Continuing on their bus tour, students witnessed oil rigs placed amidst agricultural fields and one right next to an elementary school, near the town of Shafter.  Next to the school, a gardener turned over soil in the community garden situated in the rig’s shadow. Children at the school suffer from numerous health problems, particularly asthma and respiratory issues.

Across the valley to the West, the tour drove through the heart of Kern’s agricultural areas. Students learned that not only are the oil and gas operations a hazard to public health but, incredibly, so are dairy farms – including one that had 15,000 cows on site, standing in their own waste as far as the eye could see. This waste is yet another hazard as it is moved into open pits where it is occasionally “stirred up” to help release 50% of the ammonia its decay generates into the air. The remaining solid waste is just piled up into mountains of  …

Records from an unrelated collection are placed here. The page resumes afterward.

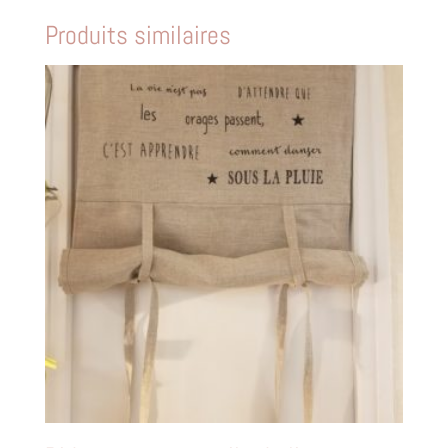
Produits similaires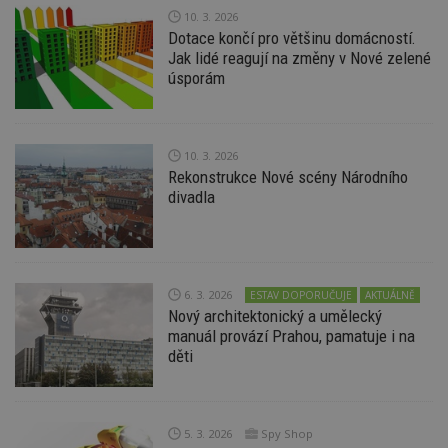
10. 3. 2026
Dotace končí pro většinu domácností.
Jak lidé reagují na změny v Nové zelené
úsporám
10. 3. 2026
Rekonstrukce Nové scény Národního
divadla
6. 3. 2026
ESTAV DOPORUČUJE
AKTUÁLNĚ
Nový architektonický a umělecký
manuál provází Prahou, pamatuje i na
děti
5. 3. 2026
Spy Shop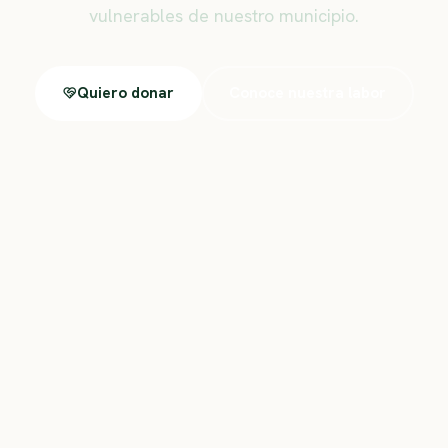
vulnerables de nuestro municipio.
Quiero donar
Conoce nuestra labor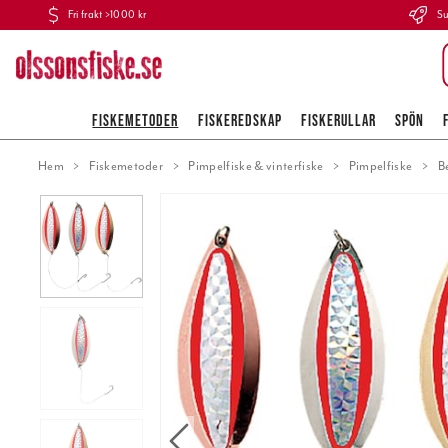
Fri frakt >1000 kr
Su
FISKEMETODER
FISKEREDSKAP
FISKERULLAR
SPÖN
Hem
Fiskemetoder
Pimpelfiske & vinterfiske
Pimpelfiske
B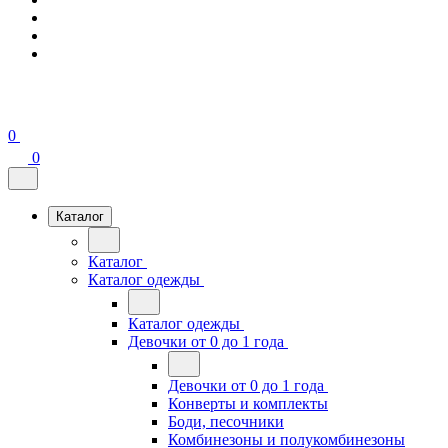
0
0
Каталог
Каталог
Каталог одежды
Каталог одежды
Девочки от 0 до 1 года
Девочки от 0 до 1 года
Конверты и комплекты
Боди, песочники
Комбинезоны и полукомбинезоны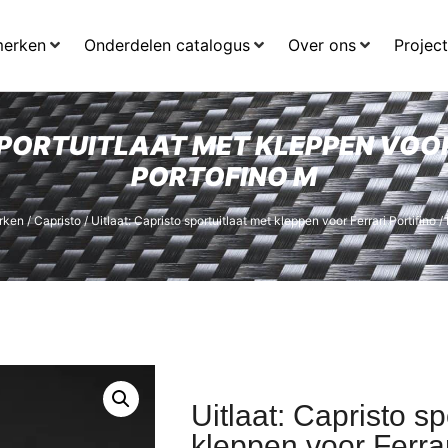
merken
Onderdelen catalogus
Over ons
Projec
PORTUITLAAT MET KLEPPEN VOOR
PORTOFINO M
rken
/
Capristo
/ Uitlaat: Capristo sportuitlaat met kleppen voor Ferrari Portifino /
Uitlaat: Capristo sp
kleppen voor Ferrari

The last stop on the tour was a history lesson: the Belridge Oil fields and the towns of McKittrick and Taft are best known as being the location as well as subject matter of the movie “There Will Be Blood” – a movie about the beginnings of the oil industry in California and the cutthroat dealings that went on to secure land and drilling rights.

Asked about their biggest learning from their Kern County tour, the students’ almost unanimous reply was the proximity of oil drilling to where our food is grown.  The potential hazard to our food source raised great concern among the students. “No doubt the crops are contaminated, at a minimum from air pollution” Tom explained. “But no one really knows,” he said, “because no one tests for anything, because no one really wants to know.”

Because of what they witnessed, these 21 seniors from King-Chavez High School now have strong, disturbing images of the impact that industrialization of the valley has had on the nearby communities, the school children, and even the food they themselves eat. They also have a clear sense of what “environmental justice” means and are, therefore, determined to stay engaged in this issue and help SanDiego350 in future efforts to inform the public.